O todos menosprecian la capacidad de sus rivales para hacer frente a su propia candidatura o todos se ven incapaces de llevar un debate confrontador con cabalidad y buenos resultados. El hecho de que el debate fue más bien un espacio minutado para soltar sus eslóganes -sin responder al vecino ni cuestionar sus propuestas- no solo deja ver la escasa cultura política de nuestros aspirantes a políticos, sino que, además, evidencia que se trata de postulantes que no quieren pelear de verdad y solo pegarle al saco.

Teniendo a seis contrincantes al frente, el único atisbo confrontador fue para los ausentes o, peor aún, para el Gobierno, que ni siquiera corre por la reelección. Es como pelear contra el aire o, en realidad, contra el espejo, que, como mucho, puede responder con un mero reflejo.

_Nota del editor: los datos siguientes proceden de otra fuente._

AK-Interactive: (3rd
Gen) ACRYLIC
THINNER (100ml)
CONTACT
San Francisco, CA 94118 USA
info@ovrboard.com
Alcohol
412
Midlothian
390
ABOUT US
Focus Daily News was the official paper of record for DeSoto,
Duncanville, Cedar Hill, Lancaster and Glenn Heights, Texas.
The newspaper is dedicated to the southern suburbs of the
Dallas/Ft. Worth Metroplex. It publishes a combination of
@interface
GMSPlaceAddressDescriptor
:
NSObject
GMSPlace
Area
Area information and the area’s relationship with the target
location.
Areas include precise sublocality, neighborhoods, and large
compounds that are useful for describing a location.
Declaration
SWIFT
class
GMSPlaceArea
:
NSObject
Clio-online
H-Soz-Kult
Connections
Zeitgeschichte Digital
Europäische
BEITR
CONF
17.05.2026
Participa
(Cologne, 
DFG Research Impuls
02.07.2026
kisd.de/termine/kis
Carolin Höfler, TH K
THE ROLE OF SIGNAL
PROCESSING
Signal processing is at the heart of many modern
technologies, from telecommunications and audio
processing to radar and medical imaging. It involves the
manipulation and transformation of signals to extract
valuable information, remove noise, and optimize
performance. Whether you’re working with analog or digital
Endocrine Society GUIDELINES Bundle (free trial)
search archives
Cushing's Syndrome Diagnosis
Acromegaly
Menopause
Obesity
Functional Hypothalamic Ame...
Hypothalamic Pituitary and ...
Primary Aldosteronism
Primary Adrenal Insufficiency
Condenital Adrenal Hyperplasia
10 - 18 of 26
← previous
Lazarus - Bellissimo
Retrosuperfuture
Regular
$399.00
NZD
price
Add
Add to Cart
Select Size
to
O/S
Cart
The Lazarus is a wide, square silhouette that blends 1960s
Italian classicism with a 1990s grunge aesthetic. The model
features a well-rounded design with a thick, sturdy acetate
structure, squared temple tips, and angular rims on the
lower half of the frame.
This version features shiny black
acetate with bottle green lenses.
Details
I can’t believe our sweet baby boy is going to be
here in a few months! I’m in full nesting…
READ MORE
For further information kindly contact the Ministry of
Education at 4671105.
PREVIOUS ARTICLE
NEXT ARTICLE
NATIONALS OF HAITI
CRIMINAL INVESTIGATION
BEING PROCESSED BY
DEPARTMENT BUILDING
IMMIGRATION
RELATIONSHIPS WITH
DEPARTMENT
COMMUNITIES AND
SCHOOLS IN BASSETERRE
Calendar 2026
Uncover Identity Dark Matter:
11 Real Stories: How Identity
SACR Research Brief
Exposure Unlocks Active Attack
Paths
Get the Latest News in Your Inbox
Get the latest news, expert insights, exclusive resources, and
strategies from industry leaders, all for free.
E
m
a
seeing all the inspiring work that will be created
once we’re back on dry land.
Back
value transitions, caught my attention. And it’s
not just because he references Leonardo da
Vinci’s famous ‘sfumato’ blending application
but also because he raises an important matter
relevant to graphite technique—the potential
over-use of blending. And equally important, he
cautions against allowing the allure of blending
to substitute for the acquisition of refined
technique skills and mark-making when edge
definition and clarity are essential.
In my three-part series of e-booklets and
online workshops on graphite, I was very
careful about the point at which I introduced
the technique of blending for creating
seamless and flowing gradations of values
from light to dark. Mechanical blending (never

Aparte de mantener a los votantes ecuatorianos en el desconocimiento de lo que se vendrá para el país para los próximos cuatro años, se puede augurar ya que faltará talante y talento. Si no son capaces de defender sus planes y desmenuzar los ajenos, calculando bien el rédito y el riesgo, peor será a la hora de tomar decisiones trascendentales. Eso si en el mejor de los casos llega a Carondelet alguno de los que sí saben manejar el lenguaje castellano.